Some Oscar-winning lessons
FORGET about the technical details of bullet trajectories and forensic science in the Oscar Pistorius murder trial. If you looked closely, as our eagle-eyed reporters have, you will find some hidden lessons in the “trial of the century”. Sensitive readers, be warned, the following is not to be taken seriously.
When you hear something strange, you ask: Several couples have testified about what they heard that morning. All of them have at least one element in common — when the one partner heard a loud noise, he or she immediately asked the other whether they had heard the same.
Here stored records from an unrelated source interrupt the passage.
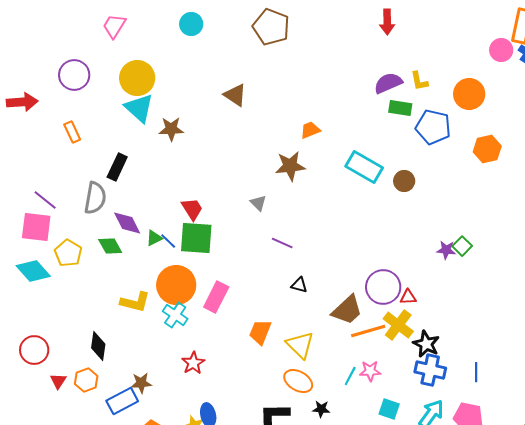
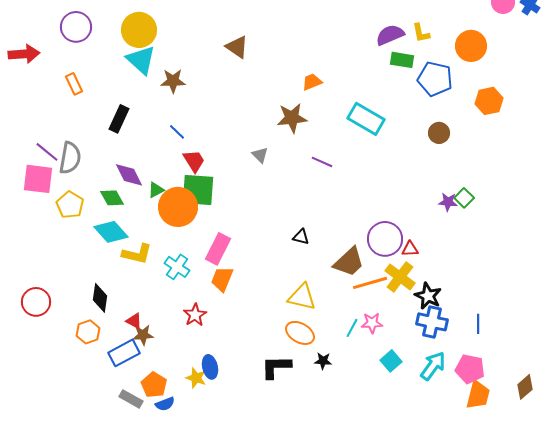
brown circle: (404, 181) -> (439, 133), moved
gray semicircle: (95, 198) -> (70, 158), moved
blue line: (168, 241) -> (177, 132), moved
purple line: (282, 243) -> (322, 162), moved
cyan diamond: (33, 271) -> (111, 232), moved
orange circle: (176, 285) -> (178, 207), moved
orange trapezoid: (260, 332) -> (222, 279), moved
yellow triangle: (300, 345) -> (302, 297), turned -32
red triangle: (58, 381) -> (134, 321), moved, turned -36
cyan square: (389, 409) -> (391, 361), turned 30

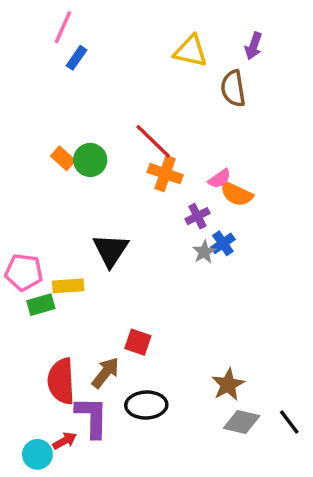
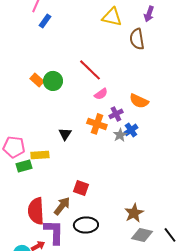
orange cross: (165, 174) -> (97, 124), moved
pink semicircle: (220, 179) -> (101, 94), moved
black triangle: (111, 250) -> (65, 134), size x0.6

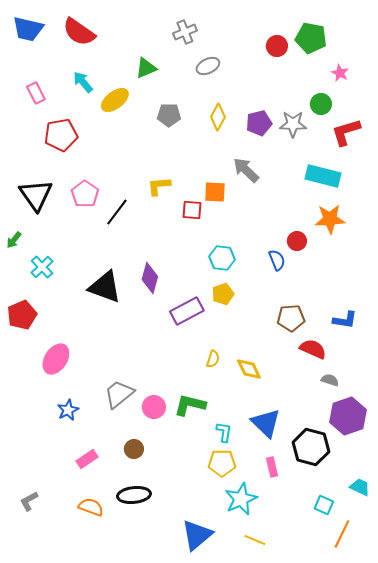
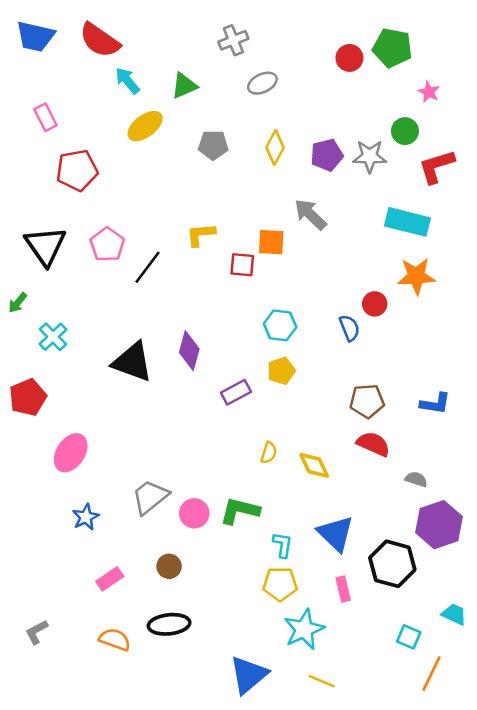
cyan arrow: (83, 82) -> (127, 81), moved
purple rectangle: (187, 311) -> (236, 392), size x0.7
red semicircle: (313, 349) -> (373, 444), moved

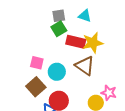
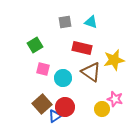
green square: (59, 29) -> (35, 45), moved
yellow star: (93, 43) -> (114, 60), moved
brown square: (36, 87) -> (42, 104), moved

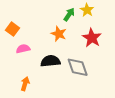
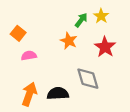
black semicircle: (50, 61) -> (58, 94), moved
orange arrow: (25, 84) -> (29, 94), size x1.5

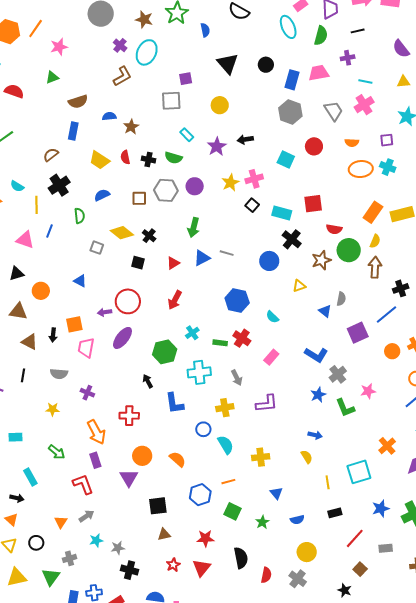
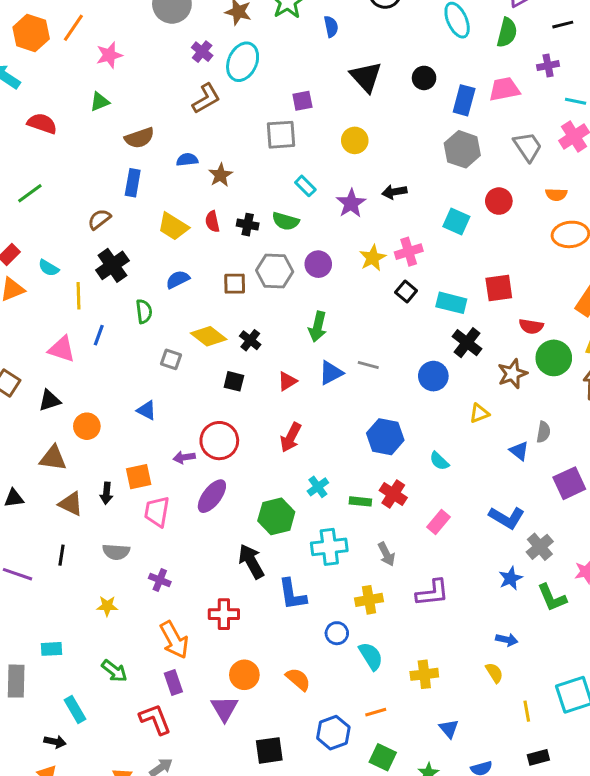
black arrow: (148, 381) -> (251, 561), size x1.6

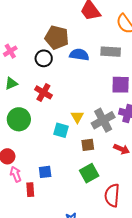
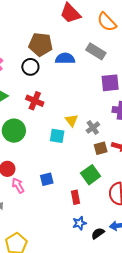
gray rectangle: (111, 52) -> (96, 51), turned 36
gray cross: (103, 120) -> (93, 128), moved, size x0.6
brown square: (88, 145) -> (101, 148), moved
red rectangle: (30, 190) -> (75, 197), moved

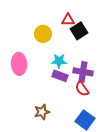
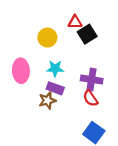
cyan star: (59, 61) -> (55, 68), moved
purple rectangle: (60, 76) -> (55, 88), moved
brown star: (42, 112) -> (47, 100), moved

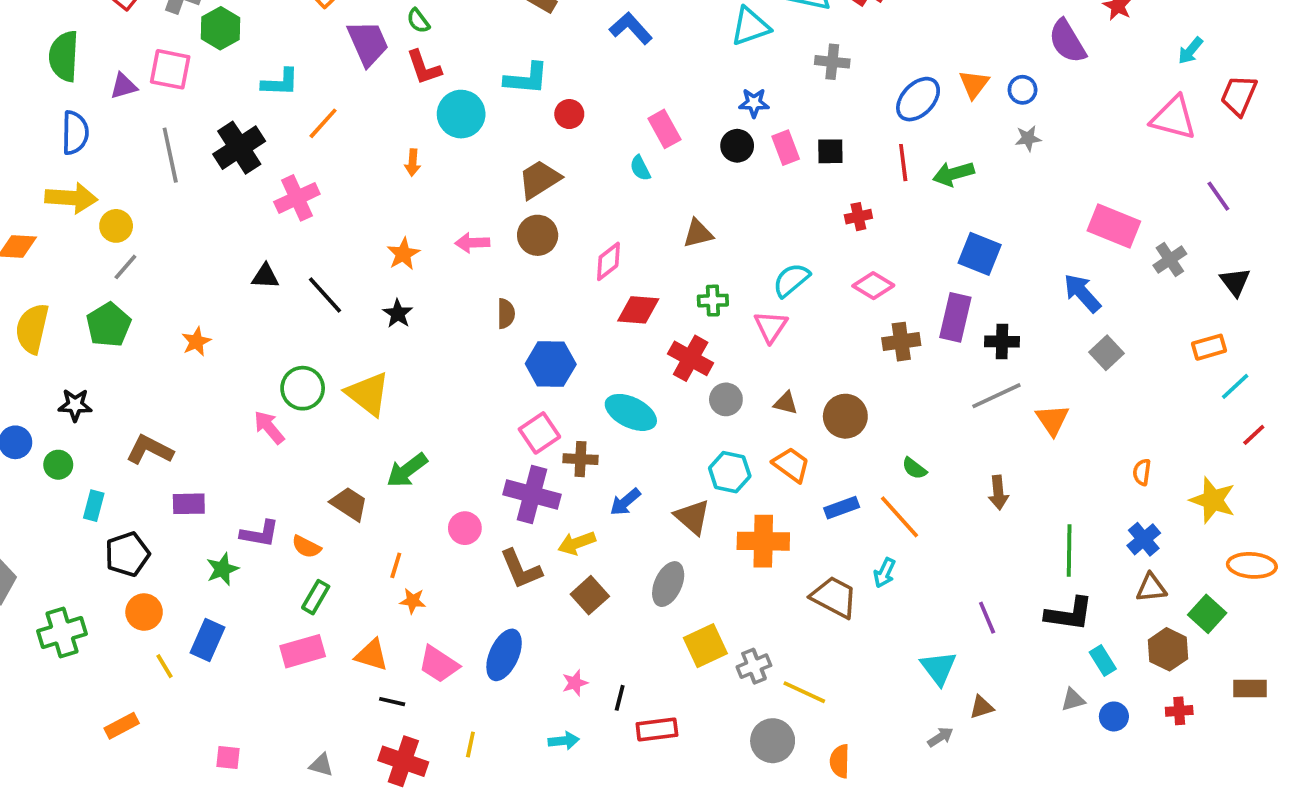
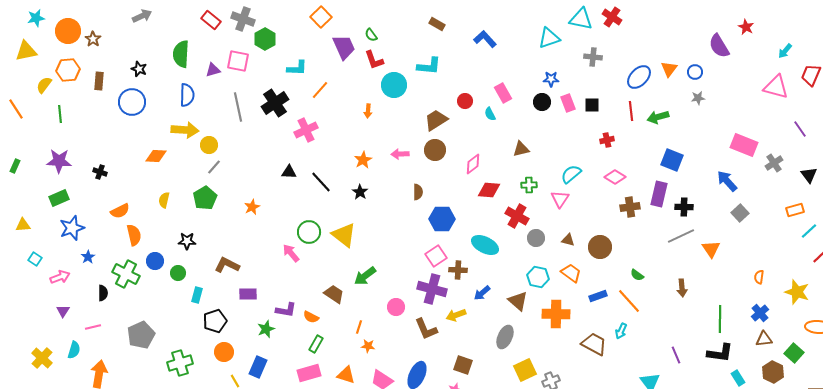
red circle: (569, 114) -> (465, 101), moved
yellow semicircle: (32, 329) -> (164, 200), size x0.6
brown square: (590, 595) -> (463, 365), moved, turned -30

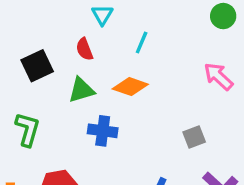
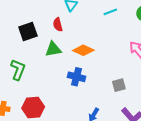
cyan line: (142, 42) -> (110, 12), moved, turned 40
blue cross: (103, 131) -> (77, 77), moved

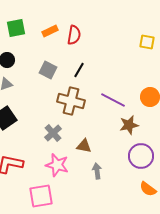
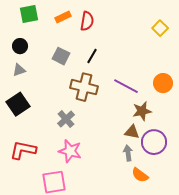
yellow square: (147, 42) -> (160, 28), turned 35
brown triangle: (84, 146) -> (132, 132), moved
gray arrow: (97, 171) -> (128, 153), moved
orange semicircle: (148, 189) -> (140, 175), moved

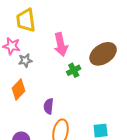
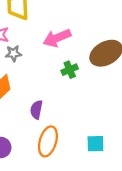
pink arrow: (61, 45) -> (57, 38), turned 75

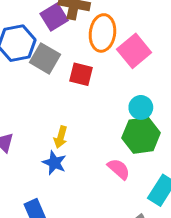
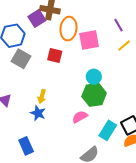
pink square: (134, 51) -> (89, 40), turned 30
gray square: (45, 58) -> (21, 59), moved
pink semicircle: (119, 169) -> (80, 117), turned -70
Everyone, that is, except Pistorius.
Roger Dixon’s beer-drinking pal also thinks he is no expert. Scientist and jack of all trades Dixon is not an expert in the field of ballistics. This is straight from the mouth of fellow defence witness Tom “Wollie” Wolmarans when asked whether he and Dixon discussed the case over a beer after the latter’s harrowing crossexamination. We hope Dixon made Wolmarans pay for the beverage.
Pistorius has a weak stomach: This may sound insensitive, but if you have been subjected to the athlete’s retching in court, you are allowed an opinion. It transpired this week that his weak stomach and tendency to vomit was not limited to this trial. A social worker testified he lost his lunch while in the holding cells during his bail application. And, said Wolmarans, when he accidentally showed a graphic picture during a consultation with the legal team, Pistorius lost it again.
When it comes to Pistorius, people will believe anything: A social worker came forward to testify after she was upset by media reports claiming Pistorius had taken acting lessons to exaggerate his apparent grief. Many in the media also repeated this claim. It is perhaps wise to point out that the claim was made by Jani Allan, a former columnist of this newspaper remembered for her dalliance with Eugene Terre Blanche. Allan claimed to have a reliable source who told her this. Last we heard she was waitressing in New Jersey.
The ANC Women’s League is generous, but its members seem lacking in court etiquette: It recently emerged the league was paying for June Steenkamp’s accommodation while she has been attending the trial. That is kind of them. But then a member became the first person to be ordered out of court after forgetting to switch off her cellphone. It did not help that her ring tone was that of a car engine.